Austin, scheduled to testify before House appropriators on Wednesday, singled out the Rayburn House Office Building as the “top priority” for building renovations for fiscal 2027, warning the building is “at a serious juncture.”
“Based on my personal observations and evaluation of the facility assessments, I am most concerned with the level of risk of a catastrophic system failure in Rayburn in its current state,” he said in his prepared testimony, while warning that “time is of the essence to address risks to operational reliability, life safety, and the continuity of congressional operations.”
The testimony goes on to describe “aging mechanical systems, persistent leaks, and structural issues” that Austin said make “a full-scale renovation essential.”
His testimony also notes “a concerning uptick in frequency of mechanical, electrical, and plumbing issues in the facility” and “frequent elevator and escalator outages, major mechanical failures, multiple fire incidents, and dozens of water intrusions costing over $2 million in emergency repairs and necessitating immediate hazardous material abatement and the displacement of multiple Member of Congress.”
Austin cites the state of the building, which first opened in 1965, as a key factor behind his agency’s request for $1.6 billion in funding for fiscal 2027. The ask is almost double the $812 million that Congress provided for the current fiscal year.
Another factor driving the requested funding boost, Austin said, is a backlog of deferred maintenance stemming from “facility repair projects from prior years that were not funded.”
Funding hearings pick up
As House appropriators try to get a jump-start on fiscal 2027 spending bills, the Legislative Branch Subcommittee is also scheduled to hear from several other agency heads this week, including those at the Government Accountability Office, Congressional Budget Office and Capitol Police.
The GAO is calling for a 5.9 percent increase in appropriations for fiscal 2027, which would bring its funding level to $860 million. However, total budget authority would sit at $910 million under the proposal, the agency noted in its request, which factors in $50 million offset by receipts, including rental income and training fees, and supplemental funding.
Acting GAO Comptroller General Orice Williams Brown called for cutting her agency’s workforce by about 4 percent, allowing for 3,210 full-time-equivalent positions — a 10 percent drop from the fiscal 2024 level.
Brown said the staffing cut is needed despite the proposed funding increase as the agency tries to absorb the cost of inflation, rising health care benefits and other personnel costs in recent years.
The request comes as the agency has gone months without a permanent leader after its previous chief, Comptroller General Gene L. Dodaro, left in December following a 15-year stint in the post.

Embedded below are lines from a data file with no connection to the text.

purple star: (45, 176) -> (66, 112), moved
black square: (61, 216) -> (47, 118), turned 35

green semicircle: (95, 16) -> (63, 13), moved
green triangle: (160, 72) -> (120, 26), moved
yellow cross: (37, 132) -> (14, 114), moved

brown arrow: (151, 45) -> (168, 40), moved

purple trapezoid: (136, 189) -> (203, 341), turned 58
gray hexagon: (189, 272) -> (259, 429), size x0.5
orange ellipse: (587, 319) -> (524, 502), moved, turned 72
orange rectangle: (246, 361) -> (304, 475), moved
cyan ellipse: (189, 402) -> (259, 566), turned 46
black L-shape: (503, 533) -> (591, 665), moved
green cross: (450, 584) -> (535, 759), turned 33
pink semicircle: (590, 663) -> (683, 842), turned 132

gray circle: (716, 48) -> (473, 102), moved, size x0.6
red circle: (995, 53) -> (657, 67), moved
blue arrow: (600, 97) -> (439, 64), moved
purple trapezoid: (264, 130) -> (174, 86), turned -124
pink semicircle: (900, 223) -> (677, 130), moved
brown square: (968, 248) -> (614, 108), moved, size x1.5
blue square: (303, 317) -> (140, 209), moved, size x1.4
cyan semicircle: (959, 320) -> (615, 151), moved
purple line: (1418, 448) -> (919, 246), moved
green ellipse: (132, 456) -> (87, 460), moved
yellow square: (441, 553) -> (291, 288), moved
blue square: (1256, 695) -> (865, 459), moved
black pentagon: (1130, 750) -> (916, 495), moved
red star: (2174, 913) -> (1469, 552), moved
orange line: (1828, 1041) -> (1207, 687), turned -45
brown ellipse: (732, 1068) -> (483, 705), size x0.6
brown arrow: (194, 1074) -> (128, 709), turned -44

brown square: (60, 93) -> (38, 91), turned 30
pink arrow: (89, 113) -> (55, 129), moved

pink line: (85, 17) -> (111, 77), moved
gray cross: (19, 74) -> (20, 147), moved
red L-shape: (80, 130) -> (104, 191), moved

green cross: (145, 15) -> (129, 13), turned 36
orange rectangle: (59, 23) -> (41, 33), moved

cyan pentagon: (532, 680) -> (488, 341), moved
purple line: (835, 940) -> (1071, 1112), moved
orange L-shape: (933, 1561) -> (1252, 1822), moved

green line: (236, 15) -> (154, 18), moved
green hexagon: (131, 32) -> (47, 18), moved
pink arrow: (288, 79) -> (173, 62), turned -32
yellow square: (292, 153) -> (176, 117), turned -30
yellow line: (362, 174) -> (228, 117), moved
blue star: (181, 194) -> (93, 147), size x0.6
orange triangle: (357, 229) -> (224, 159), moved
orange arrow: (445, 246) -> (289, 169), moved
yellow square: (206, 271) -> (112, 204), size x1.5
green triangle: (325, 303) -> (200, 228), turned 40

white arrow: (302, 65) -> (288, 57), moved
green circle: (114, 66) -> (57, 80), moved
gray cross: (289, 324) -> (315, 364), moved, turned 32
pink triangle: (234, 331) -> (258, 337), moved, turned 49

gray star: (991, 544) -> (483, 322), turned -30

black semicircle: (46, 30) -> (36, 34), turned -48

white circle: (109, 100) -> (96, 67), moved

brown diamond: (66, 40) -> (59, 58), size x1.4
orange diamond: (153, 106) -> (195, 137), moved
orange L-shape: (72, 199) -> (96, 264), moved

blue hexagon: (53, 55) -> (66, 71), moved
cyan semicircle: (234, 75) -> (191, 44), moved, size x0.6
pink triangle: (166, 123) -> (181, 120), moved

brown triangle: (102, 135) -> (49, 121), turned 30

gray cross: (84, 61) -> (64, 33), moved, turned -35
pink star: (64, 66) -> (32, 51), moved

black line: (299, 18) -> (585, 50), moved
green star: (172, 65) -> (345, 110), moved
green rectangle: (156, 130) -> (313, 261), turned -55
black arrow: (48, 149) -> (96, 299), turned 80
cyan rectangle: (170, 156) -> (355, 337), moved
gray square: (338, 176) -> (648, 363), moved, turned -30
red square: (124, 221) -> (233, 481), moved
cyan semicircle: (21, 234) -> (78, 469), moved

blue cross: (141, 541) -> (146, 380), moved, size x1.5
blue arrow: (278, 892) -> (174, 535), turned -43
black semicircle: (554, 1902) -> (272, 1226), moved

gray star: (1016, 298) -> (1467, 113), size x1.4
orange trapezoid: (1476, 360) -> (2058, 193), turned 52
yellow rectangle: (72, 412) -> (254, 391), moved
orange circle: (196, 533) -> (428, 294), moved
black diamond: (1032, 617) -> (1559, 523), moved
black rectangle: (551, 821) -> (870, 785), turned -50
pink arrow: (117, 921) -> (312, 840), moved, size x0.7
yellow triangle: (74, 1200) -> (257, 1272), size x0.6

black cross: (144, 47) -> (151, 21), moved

CBO Director Philip Swagel will press for a 2 percent increase in funding for the budget scorekeeper agency, or $1.5 million higher than current levels. The request would bring total funding to $76.3 million for fiscal 2027. A bulk of the increase would go toward hiring new staff, the CBO said, as well as increases in salaries and benefits for current employees and enhanced information technology.
And Capitol Police Chief Michael Sullivan, in testimony set for Tuesday, will propose more than $1 billion in funding for fiscal 2027, according to a prepared statement.
Sullivan said the request will include $734 million “to fund salaries and benefits, $273 million to fund general expenses, and $15.7 million in multiyear funding to support security enhancements.”
Part of that request, Sullivan said, will go toward beefing up lawmakers’ protection, as he warned of the “alarming rate” at which threats against members continue to climb. The request also “includes funding to onboard personnel solely dedicated to communicating case investigation information to Member offices,” he said.
Architect of the Capitol Thomas Austin’s name has been corrected in this report.